Winter rain damage delays U.S. 41 project in Marion County, results in changes raising cost to $19.1 million

Staff photo by Ben Benton / The Tennessee Department of Transportation's U.S. Highway 41 slide repair project on Aetna Mountain in Marion County, Tenn., is now in its second year as the contractor continues installing horizontal soil nails and other support and drainage systems to shore up the side of Aetna Mountain underneath the highway. In the foreground, concrete has been applied over the sites where soil nails have been installed.
Staff photo by Ben Benton / The Tennessee Department of Transportation's U.S. Highway 41 slide repair project on Aetna Mountain in Marion County, Tenn., is now in its second year as the contractor continues installing horizontal soil nails and other support and drainage systems to shore up the side of Aetna Mountain underneath the highway. In the foreground, concrete has been applied over the sites where soil nails have been installed.

GUILD, Tenn. - The now nearly $19.2 million Tennessee Department of Transportation slide repair project begun just over a year ago on U.S. Highway 41 in Marion County has been delayed again, thanks to another wintertime swamping by Mother Nature.

A change order for additional repairs was awarded May 28. The project now is estimated to be completed at the end of October.

The current project is the largest and most expensive of the state's attempts at a permanent - or at least a longer lasting - fix for the mile-long piece of Highway 41 on the highly mobile north slope of slide-prone Aetna Mountain. TDOT has waged a decadeslong battle with the mountain and rains caused by heavy rains.

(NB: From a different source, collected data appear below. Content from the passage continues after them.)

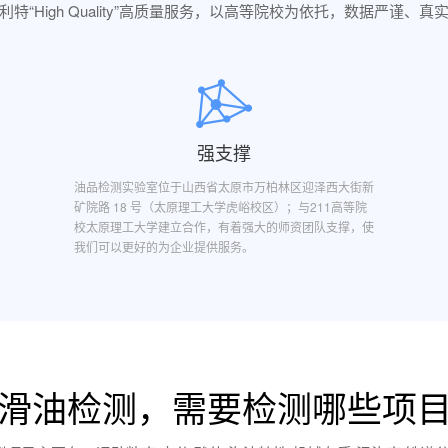
利特“High Quality”高质量服务，以高等院校为依托，数据严谨、真
强支撑
油品检测实验室位于山西省太原市万柏林区迎泽西大街新
矿院路 18 号（太原理工大学虎峪校区）；与211高等院
校太原理工大学建立合作，有着强大的师资团队支撑，使
我们可以更好的为企业提供服务。
滑油检测，需要检测哪些项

The project was supposed to have been completed by the end of November 2019, but ongoing damage from rains keeps forcing more repairs. Problems began in December 2018, repairs started in January 2019 and bids were opened in May for the current project. Dement Construction was awarded the project with a $16 million bid in May 2019.

But heavy rain keeps dealing out damage, and the project suffers.

TDOT spokeswoman Jennifer Flynn said rainfall in January and February totaled more than 18 inches in Marion County, after a very wet fall in 2019.

"This caused noticeable cracks in the centerline of the roadway in two different additional locations within the project limits," Flynn said. "The department monitored the movement at both locations and determined that both slides should be repaired and added to the scope of work included in this project."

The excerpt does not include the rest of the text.